Mike, I have a few late plants that just emerged. 80 days is what is stated until - I assume - flowering. That should be around October 1st. I generally don't get a frost before the 15th but my goal was to get them self seeding in another location. I don't think the seeds will mature that soon. I guess I'll just have to plant and transplant next spring. 

The 4x12 plot is the ticket. My individual plants were worked pretty well by the bees, but the 4x4 mass from last year's seeds were worked heavily all day long. 

CC


----------



## mmmooretx (Jun 4, 2012)

Interesting ChickenChaser.

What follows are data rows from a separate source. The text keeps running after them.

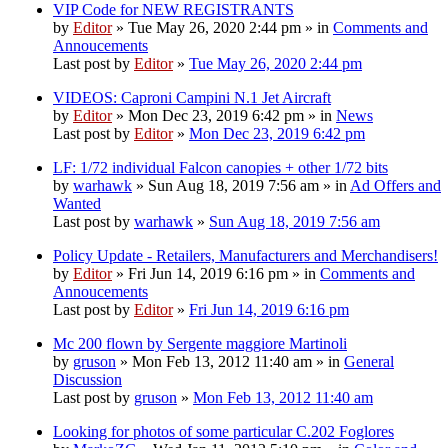
VIP Code for NEW REGISTRANTS
by
Editor
» Tue May 26, 2020 2:44 pm » in
Comments and
Annoucements
Last post by
Editor
»
Tue May 26, 2020 2:44 pm
VIDEOS: Caproni Campini N.1 Jet Aircraft
by
Editor
» Mon Dec 23, 2019 6:42 pm » in
News
Last post by
Editor
»
Mon Dec 23, 2019 6:42 pm
LF: 1/72 individual Falcon canopies + other 1/72 bits
by
warhawk
» Sun Aug 18, 2019 7:56 am » in
Ad Offers and
Wanted
Last post by
warhawk
»
Sun Aug 18, 2019 7:56 am
Policy Update - Retailers, Manufacturers and Merchandisers!
by
Editor
» Fri Jun 14, 2019 6:16 pm » in
Comments and
Annoucements
Last post by
Editor
»
Fri Jun 14, 2019 6:16 pm
Mc 200 flown by Sergente maggiore Martinoli
by
gruson
» Mon Feb 13, 2012 11:40 am » in
General
Discussion
Last post by
gruson
»
Mon Feb 13, 2012 11:40 am
Looking for photos of some particular C.202 Foglores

Here in Houston we may not see a frost until Dec. so this will be a interesting test. I am not sure how our Aug. heat will treat them, plus a lot of flowering plants bloom based on hours of sun. So even if it is still warm they may not flower, next year I will be ready...


----------



## heaflaw (Feb 26, 2007)

I have had good results with Borage but you have to keep it watered. I planted Niger for the first time this year and the bees seemed to like it better than the borage.


----------



## mmmooretx (Jun 4, 2012)

I run an automated drip irrigation system to a raised bed garden. I have 8 4'X12'X1' beds and 4 2'X10'X10" beds along the fence. Currently set up for 15 minutes in the morning and 15 minutes in the evening. I am going to dedicate one of my big beds to Borage for my girls, I want them happy! I will look into Niger but I have already bought 3 packs of Borage for my initial test.


----------



## thenance007 (May 25, 2011)

Just an update on the borage--my early summer crop reseeded itself and I planted some more in August. It began blooming in October and continued to bloom through mid December when we got temps down to about 15 degrees. A few of the plants are still alive even now and I suspect will come back when the weather warms a bit. Even for a "hardy annual" this stuff is amazing! I need to calendar planting some in early May to produce during our July/August dearth.


----------



## Michael1964 (Aug 4, 2011)

I know very little about borage. Really never hear of it. When can you plant it and how much area would you plant? It seems this stuff has to be stratified as well. Looks like that stuff goes for about 20$ a pound.


----------



## thenance007 (May 25, 2011)

Borage is an herb with beautiful light blue flowers. The stalks eventually get about 2 feet tall and generally fall over, then new blossoms appear all along the stem but it does get pretty messy looking. If you clip off the stem, it puts up multiple more. It is a hardy annual and prefers to be direct sown although I had no problem starting it in peat pots. My impression is that it is very easy and forgiving. Probably best to plant them in patches about 6 to 12 inches apart. Even a 4 x 4 ft. patch attracted bees like crazy. I didn't stratify mine and they all came up. I think you could plant them anytime the temps aren't likely to go below 25 anymore, although mine survived 20 degrees--the flower stalks died but the plants were fine. I even think you could plant them now and they would come up at the right time. They bloomed bigtime for a month or 6 weeks, eventually succumbing to mildew, but then babies popped up all over and were beginning to bloom by mid October. I'm thinking I want to be sure to plant some in early May to bloom through the July/August dearth and maybe more in June and July. They produced nectar through November here and sporadically after that. I read that the blossoms refill with nectar every 2 minutes, and the way my bees worked my dozen or so plants, I believe it--they were on them constantly! They need to be watered every few days in a drought in order to keep producing nectar. I just purchased a 4 oz. pkt (6,000 seeds) on ebay for $16 plus $2.25 shipping:

Pkt. Size – 100+ Seeds for $1.00
1oz – 1,500+ Seeds for $6.00
4oz – 6,000+ Seeds for $16.00
½ LB – 12,300+ Seeds for $26.00
1 LB – 24,800+ Seeds for $42.00 

Definitely overkill, but I plan to share them with our beekeeping club members and sow them everywhere I can find a bit of dirt all summer--"little nancy borageseed".


----------